The Union government ordered YouTube and Twitter to remove video links of the documentary, and university administrations in various varsities have been denying students permission to screen the film.
Delhi Police detaining student activists at Jamia before the documentary screening. Photo: Twitter/@Dr_SQRIlyas

New Delhi: How students in different parts of India have been screening the BBC documentary on Narendra Modi’s involvement in the 2002 Gujarat riots – despite a ban from the government and pushback from universities – has made headlines across the world.

The first episode of the BBC‘s documentary series India: The Modi Question holds the prime minister and his party responsible for the targeted violence against Muslims in 2002. It also cites a previously unreported UK government report which held Modi directly responsible.

The Union government ordered YouTube and Twitter to remove video links of the documentary, and university administrations in various varsities have been denying students permission to screen the film and taking action against those who do. However, students have argued that the documentary showcases an important event in India’s history – particularly so because Modi is now the prime minister – and have defied these bans to screen it.

At Jawaharlal Nehru University in Delhi on Tuesday, the administration allegedly cut off both the electricity and internet to stop the screening, and right-wing students allegedly pelted stones at those gathered to watch the documentary. However, the students went ahead with the screening anyway, watching the BBC’s documentary on their laptops and mobile phones.

In Jamia Millia Islamia on Wednesday, police detained two student activists before the screening and riot police was sent to the campus.

Universities in Kerala and Hyderabad too have screened the documentary. The University of Hyderabad administration has ordered a probe into who organised the screening and how it took place.

This action against students – and their perseverance – has been covered by publications including the New York Times, NPR, CBS News, Washington Post, Al Jazeera, Fortune, South China Morning Post, Independent, NBC News, Slate, Foreign Policy and BBC itself.

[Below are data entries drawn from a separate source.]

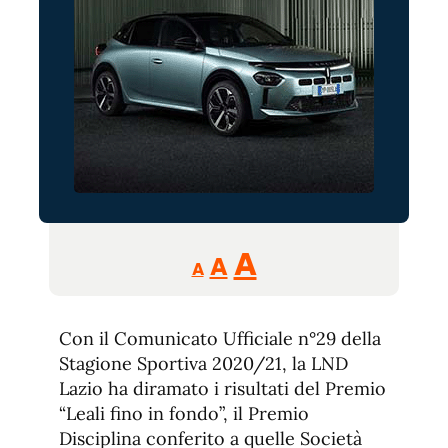
Reducir
Aumentar
Restablecer
A
A
A
tamaño
tamaño
tamaño
de
de
fuente.
Con il Comunicato Ufficiale n°29 della
de
fuente
Stagione Sportiva 2020/21, la LND
fuente.
Lazio ha diramato i risultati del Premio
“Leali fino in fondo”, il Premio
Disciplina conferito a quelle Società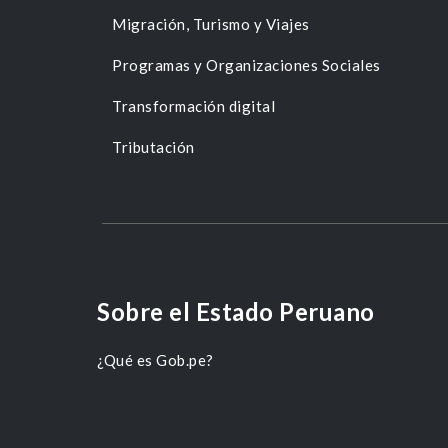
Migración, Turismo y Viajes
Programas y Organizaciones Sociales
Transformación digital
Tributación
Sobre el Estado Peruano
¿Qué es Gob.pe?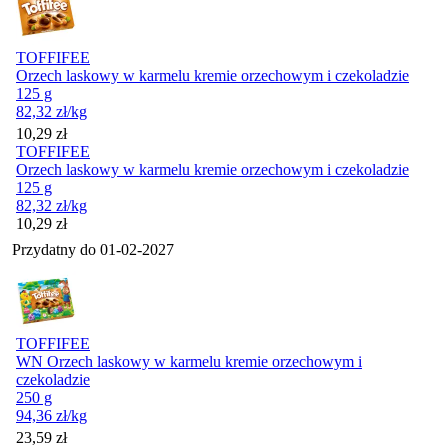
TOFFIFEE
Orzech laskowy w karmelu kremie orzechowym i czekoladzie
125 g
82,32
zł
/kg
Cena
10,29
zł
TOFFIFEE
Orzech laskowy w karmelu kremie orzechowym i czekoladzie
125 g
82,32
zł
/kg
Cena
10,29
zł
Przydatny do
01-02-2027
TOFFIFEE
WN Orzech laskowy w karmelu kremie orzechowym i
czekoladzie
250 g
94,36
zł
/kg
Cena
23,59
zł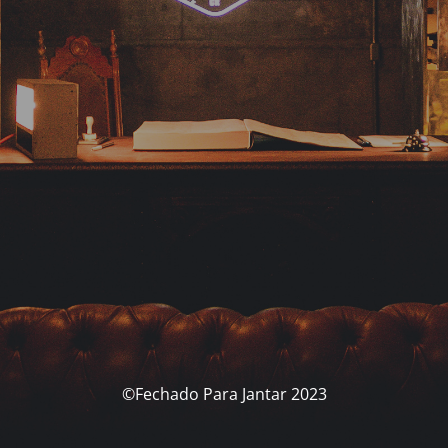
©Fechado Para Jantar 2023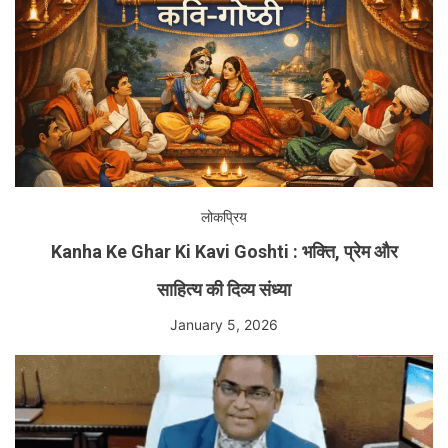
लोकप्रिय
Kanha Ke Ghar Ki Kavi Goshti : भक्ति, प्रेम और
साहित्य की दिव्य संध्या
January 5, 2026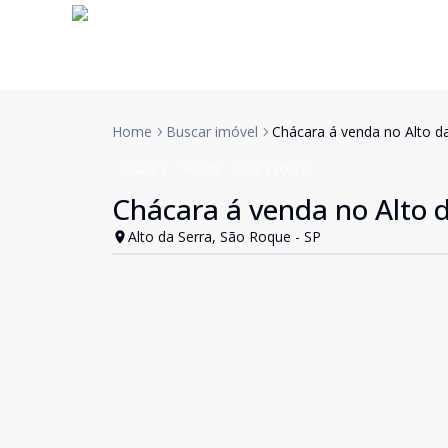
Home
Buscar imóvel
Chácara á venda no Alto da
Chácara
Venda
Cód:
110612
Chácara á venda no Alto d
Alto da Serra, São Roque - SP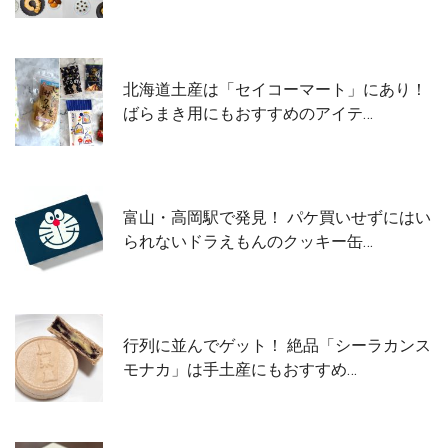
北海道土産は「セイコーマート」にあり！
ばらまき用にもおすすめのアイテ…
富山・高岡駅で発見！ パケ買いせずにはい
られないドラえもんのクッキー缶…
行列に並んでゲット！ 絶品「シーラカンス
モナカ」は手土産にもおすすめ…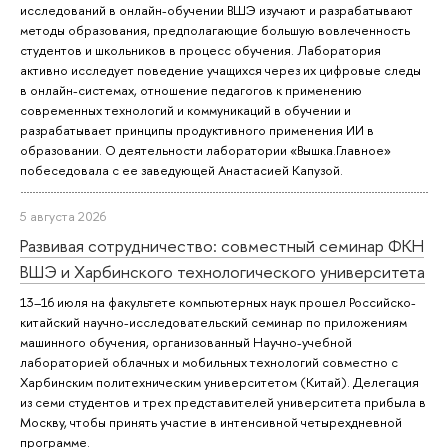
исследований в онлайн-обучении ВШЭ изучают и разрабатывают
методы образования, предполагающие большую вовлеченность
студентов и школьников в процесс обучения. Лаборатория
активно исследует поведение учащихся через их цифровые следы
в онлайн-системах, отношение педагогов к применению
современных технологий и коммуникаций в обучении и
разрабатывает принципы продуктивного применения ИИ в
образовании. О деятельности лаборатории «Вышка.Главное»
побеседовала с ее заведующей Анастасией Капузой.
5 августа 2026
Развивая сотрудничество: совместный семинар ФКН
ВШЭ и Харбинского технологического университета
13–16 июля на факультете компьютерных наук прошел Российско-
китайский научно-исследовательский семинар по приложениям
машинного обучения, организованный Научно-учебной
лабораторией облачных и мобильных технологий совместно с
Харбинским политехническим университетом (Китай). Делегация
из семи студентов и трех представителей университета прибыла в
Москву, чтобы принять участие в интенсивной четырехдневной
программе.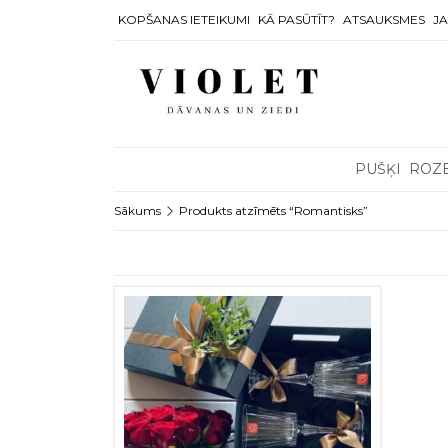
KOPŠANAS IETEIKUMI
KĀ PASŪTĪT?
ATSAUKSMES
JA
PUŠĶI
ROZ
Sākums
Produkts atzīmēts “Romantisks”
This product has multiple variants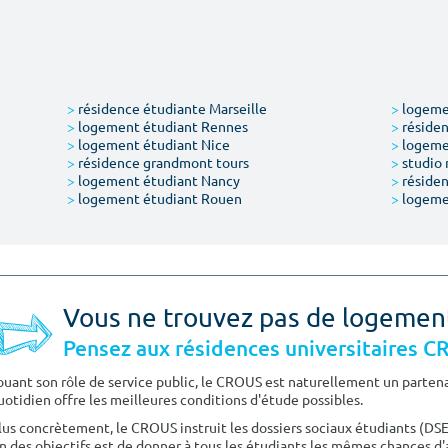
>
résidence étudiante Marseille
>
logemen
>
logement étudiant Rennes
>
résiden
>
logement étudiant Nice
>
logeme
>
résidence grandmont tours
>
studio 
>
logement étudiant Nancy
>
résiden
>
logement étudiant Rouen
>
logeme
Vous ne trouvez pas de logemen
Pensez aux résidences universitaires 
ouant son rôle de service public, le CROUS est naturellement un partenai
uotidien offre les meilleures conditions d'étude possibles.
lus concrètement, le CROUS instruit les dossiers sociaux étudiants (DS
n des objectifs est de donner à tous les étudiants les mêmes chances d'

“The film had already been banned, the social media posts censored. Now, the students huddled without light or electricity around glowing smartphones to watch what their government had deemed to be subversive foreign propaganda. China? No. They were in India, ostensibly the world’s largest democracy, and watching the BBC,” the Washington Post report starts.

“All told, the remarkable steps taken by the government seemed to reinforce a central point of the BBC series: that the world’s largest democracy was sliding into authoritarianism under Modi, who rose to national power in 2014 and won reelection in 2019 on a Hindu nationalist platform,” the newspaper continues.

“Twitter may comply with India’s rules, but university students in New Delhi won’t,” Foreign Policy‘s strapline reads.

Fortune and NPR carried an Associated Press report that placed this particular ban in the context of the Indian government’s other recent actions: “Modi’s government has regularly pressured Twitter to restrict or ban content it deems critical of the prime minister or his party. Last year, it threatened to arrest Twitter staff in the country over their refusal to ban accounts run by critics after implementing sweeping new regulations for technology and social media companies.”

Slate talked about how censorship in Modi’s India had reached an “alarming new level”. “Modern-day Indian democracy has no compunction about mass censorship. Prime Minister Narendra Modi’s government has weakened the country’s once robust press, persecuting adversarial reporters and independent outlets. Though such hostility has become so pervasive as to become old news itself, the government’s latest attack on free speech and journalism has been greeted with widespread alarm—and for good reason,” the Slate article notes.